Tout le monde le sait depuis bien longtemps, Yves Pons est un athlète NBA, même mieux que ça. En terme de mobilité, explosivité, détente et vitesse, il est déjà probablement dans les 10% les plus performants de la grande ligue. Cette saison il a su profiter d'un rôle offensif un peu accru pour montrer ses progrès au tir, fruit d'un travail quotidien acharné qu'il nous a détaillé lorsqu'il a accepté notre invitation en podcast (c'est ici). Lors de cette interview on a pu voir la lucidité que le joueur, déjà âgé mine de rien pour un prospect, avait par rapport à ses capacités et au rôle qui serait le sien en NBA : défendre et rentrer des tirs ouverts. Pour vraiment percer au niveau du temps de jeu, il devra gommer ses hésitations lors des prises de décisions, être parfois un peu plus sage quand il s'agit d'aller contrer un pédant attaquant adverse, tout en conservant son "envie", son côté "mort de faim", une qualité héritée sans doute d'une école Tennessee connue pour transformer des athlètes en athlètes-guerriers.

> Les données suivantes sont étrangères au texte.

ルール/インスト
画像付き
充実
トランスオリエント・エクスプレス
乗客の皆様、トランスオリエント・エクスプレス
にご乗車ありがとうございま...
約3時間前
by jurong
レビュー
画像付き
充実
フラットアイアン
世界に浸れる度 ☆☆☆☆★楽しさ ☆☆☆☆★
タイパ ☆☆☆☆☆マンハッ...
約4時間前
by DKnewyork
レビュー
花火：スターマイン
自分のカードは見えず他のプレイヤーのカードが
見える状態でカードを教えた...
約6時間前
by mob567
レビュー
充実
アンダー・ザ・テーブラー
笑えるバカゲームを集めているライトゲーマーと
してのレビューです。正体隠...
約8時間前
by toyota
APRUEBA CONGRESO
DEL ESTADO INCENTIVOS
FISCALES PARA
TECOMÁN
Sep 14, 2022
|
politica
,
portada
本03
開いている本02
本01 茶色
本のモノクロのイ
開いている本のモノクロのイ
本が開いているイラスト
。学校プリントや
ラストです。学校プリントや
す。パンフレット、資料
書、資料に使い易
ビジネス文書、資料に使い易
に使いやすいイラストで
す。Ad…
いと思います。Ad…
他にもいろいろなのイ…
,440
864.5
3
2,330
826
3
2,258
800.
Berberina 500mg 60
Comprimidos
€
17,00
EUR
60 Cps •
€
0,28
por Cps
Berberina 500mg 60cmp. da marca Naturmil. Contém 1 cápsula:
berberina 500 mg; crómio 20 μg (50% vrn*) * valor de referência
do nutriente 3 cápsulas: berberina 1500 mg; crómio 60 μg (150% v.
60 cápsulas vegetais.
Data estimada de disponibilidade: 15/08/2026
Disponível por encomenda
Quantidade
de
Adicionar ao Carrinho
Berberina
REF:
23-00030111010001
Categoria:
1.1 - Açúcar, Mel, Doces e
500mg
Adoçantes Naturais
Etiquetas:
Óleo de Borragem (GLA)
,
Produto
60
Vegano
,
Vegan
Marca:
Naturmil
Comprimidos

Expérimenté pour ses 21 ans, physiquement impressionnant et capable de défendre au moins 3 voire 4 positions en NBA, on voit mal comment une équipe ne pourrait pas tenter de drafter Air France. Oui, le Covid a fait aussi mal à sa cote qu'au chiffre d'affaires de la compagnie aérienne, car il n'a pas pu croquer tout cru ses opposants lors des traditionnelles oppositions du processus pré-draft. Mais pour nous il en a assez montré durant cette saison chez les Volunteers. Un joueur mesurant 1m98 et tournant à 7,7% de tirs contrés (!, 2,4 par match) est forcément un ovni. Avec un tir à 35% à trois points, il devient un potentiel à ne pas négliger.